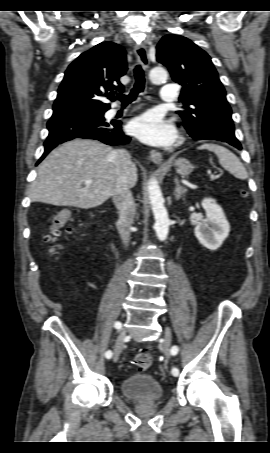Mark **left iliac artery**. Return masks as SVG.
<instances>
[{"label":"left iliac artery","mask_w":270,"mask_h":453,"mask_svg":"<svg viewBox=\"0 0 270 453\" xmlns=\"http://www.w3.org/2000/svg\"><path fill=\"white\" fill-rule=\"evenodd\" d=\"M178 351H179L178 347L173 346L171 349V354L175 356L178 353ZM171 373L174 377H177L179 375V369L176 367H173L171 370Z\"/></svg>","instance_id":"obj_1"}]
</instances>
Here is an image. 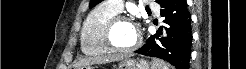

- - - -

● YOUR GOAL:
Would you reproduce the listing above in full and exactly, without its pictures?

● WRITTEN REPLY:
Mark **left iliac artery**. Return masks as SVG.
<instances>
[{"label":"left iliac artery","mask_w":270,"mask_h":453,"mask_svg":"<svg viewBox=\"0 0 270 453\" xmlns=\"http://www.w3.org/2000/svg\"><path fill=\"white\" fill-rule=\"evenodd\" d=\"M178 351H179L178 347L173 346L171 349V354L175 356L178 353ZM171 373L174 377H177L179 375V369L176 367H173L171 370Z\"/></svg>","instance_id":"obj_1"}]
</instances>
Here is an image. 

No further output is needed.